Was parlor music-making a pleasure or a chore?
By Dominique Theodore
Adelaide Childs Frick and Children, Francisco Roseti (1889), The Frick Pittsburgh
In the 19th century, girls were supposed to play the piano and sing. Adelaide and Helen Clay Frick were no exception. Florence Hartley advises in the 1860 Ladies’ Book of Etiquette that “a young lady should consider music as one branch of her education, inferior, in importance, to most of those studies which are pointed out to her, but attainable in a sufficient degree by the aid of time, perseverance, and a moderate degree of instruction.” Adelaide and Helen clearly treated music as a branch of their education. Their collection of sheet music contains a variety of pieces for different social contexts: for instance, Rossini’s William Tell Overture would be appropriate for entertaining while other pieces were more suited to intimate family time, such as the Stevenson Song Book. In this songbook, American and English composers set Robert Louis Stevenson’s “Children’s Garden of Verses” for piano and voice. One song “The Sun Travels” by Arthur Foote was probably played before bedtime since it is about putting kids to sleep around the world. In the following clip, I perform the song with the idea that Adelaide sang and played this piece as part of the children’s bedtime ritual.

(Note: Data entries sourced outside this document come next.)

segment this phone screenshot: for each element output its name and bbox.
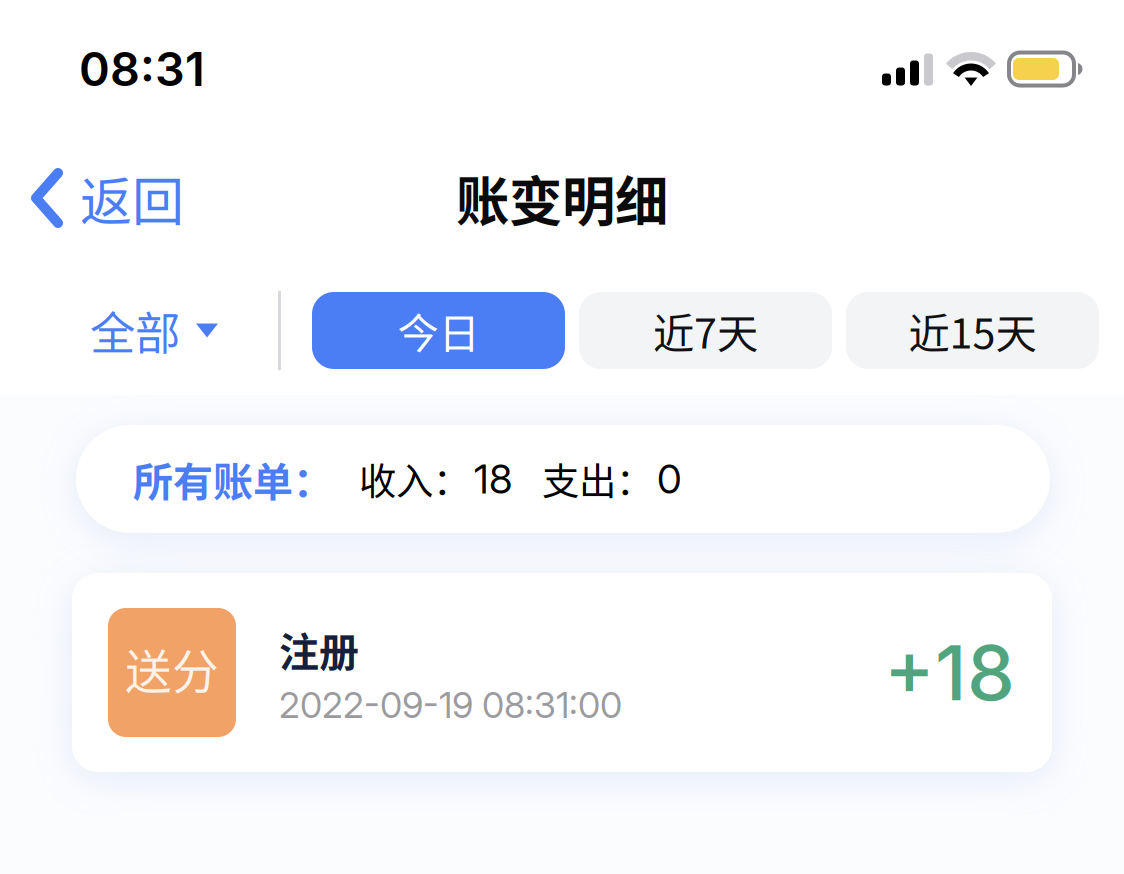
staticText: 0 — [657, 455, 682, 503]
staticText: 收入： — [359, 452, 470, 506]
staticText: 返回 — [80, 160, 184, 236]
staticText: +18 — [884, 626, 1015, 718]
staticText: 近15天 — [908, 301, 1036, 360]
staticText: 08:31 — [79, 41, 205, 97]
staticText: 注册 — [279, 620, 359, 678]
staticText: 支出： — [542, 452, 653, 506]
button[interactable]: 近7天 — [579, 292, 832, 369]
staticText: 账变明细 — [456, 159, 668, 237]
staticText: 18 — [474, 455, 512, 503]
button[interactable]: 全部 — [1, 282, 278, 378]
button[interactable]: 送分 — [72, 573, 1052, 772]
staticText: 近7天 — [653, 301, 758, 360]
button[interactable]: 近15天 — [846, 292, 1099, 369]
staticText: 今日 — [398, 301, 480, 360]
button[interactable]: 返回 — [0, 156, 190, 240]
staticText: 送分 — [125, 635, 219, 702]
staticText: 2022-09-19 08:31:00 — [279, 683, 622, 727]
staticText: 所有账单： — [133, 450, 333, 508]
button[interactable]: 今日 — [312, 292, 565, 369]
staticText: 全部 — [90, 298, 180, 363]
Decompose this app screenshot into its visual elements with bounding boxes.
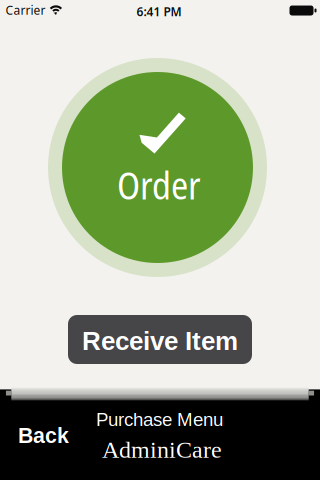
staticText: Purchase Menu: [96, 409, 223, 430]
staticText: Carrier: [6, 2, 46, 18]
staticText: Back: [18, 424, 69, 447]
button[interactable]: Back: [8, 416, 79, 455]
button[interactable]: Order: [48, 58, 267, 277]
staticText: AdminiCare: [102, 436, 222, 463]
staticText: 6:41 PM: [136, 4, 182, 20]
button[interactable]: Receive Item: [68, 315, 252, 364]
staticText: Receive Item: [82, 326, 238, 356]
staticText: Order: [117, 160, 201, 210]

Notice that the song is simple and peaceful. The piano accompaniment features continuous octave leaps in the bass line that sound like gentle rocking. Since the melody moves with mostly step-wise motion, the children may have been able to sing along. The song is short, and likely held the attention of young children when they were sleepy at night. Likely Adelaide would have had the skills to sight read and play any pieces in the songbook that the children requested.
Performed by Dominique Theodore (soprano) and Nicole Vilkner (piano)
There were varied opinions about the music-making responsibilities of girls and their mothers. According to a study by musicologist Ruth Solie, all girls were expected to have at least one song that they could sing and play when they were asked. They were responsible for providing daily household entertainment and were expected to provide relaxing music for their fathers when they came home from work. Not all girls wanted this responsibility. Solie notes one teenager in Anthony Trollope’s Miss Mackenzie who said, “It’s my belief that I shall hate the sound of a piano the longest day that I shall live.” Yet others enjoyed this role. Twenty-year-old Grace Brown Elmore from South Carolina said in 1864, “My music is very, very, very much to me, and my happiest if not my only happy hours are those I spend at the piano.” In the nineteenth century, musical skill was also viewed as a social advantage for women. According to the Allgemeine Musikalische Zeitung in 1800, “Every well-bred girl, whether she has talent or not, must learn to play the piano or sing; first of all, it’s fashionable; secondly, it’s the most convenient way for her to put herself forward in society and thereby, if she is lucky, make an advantageous matrimonial alliance, particularly a moneyed one.”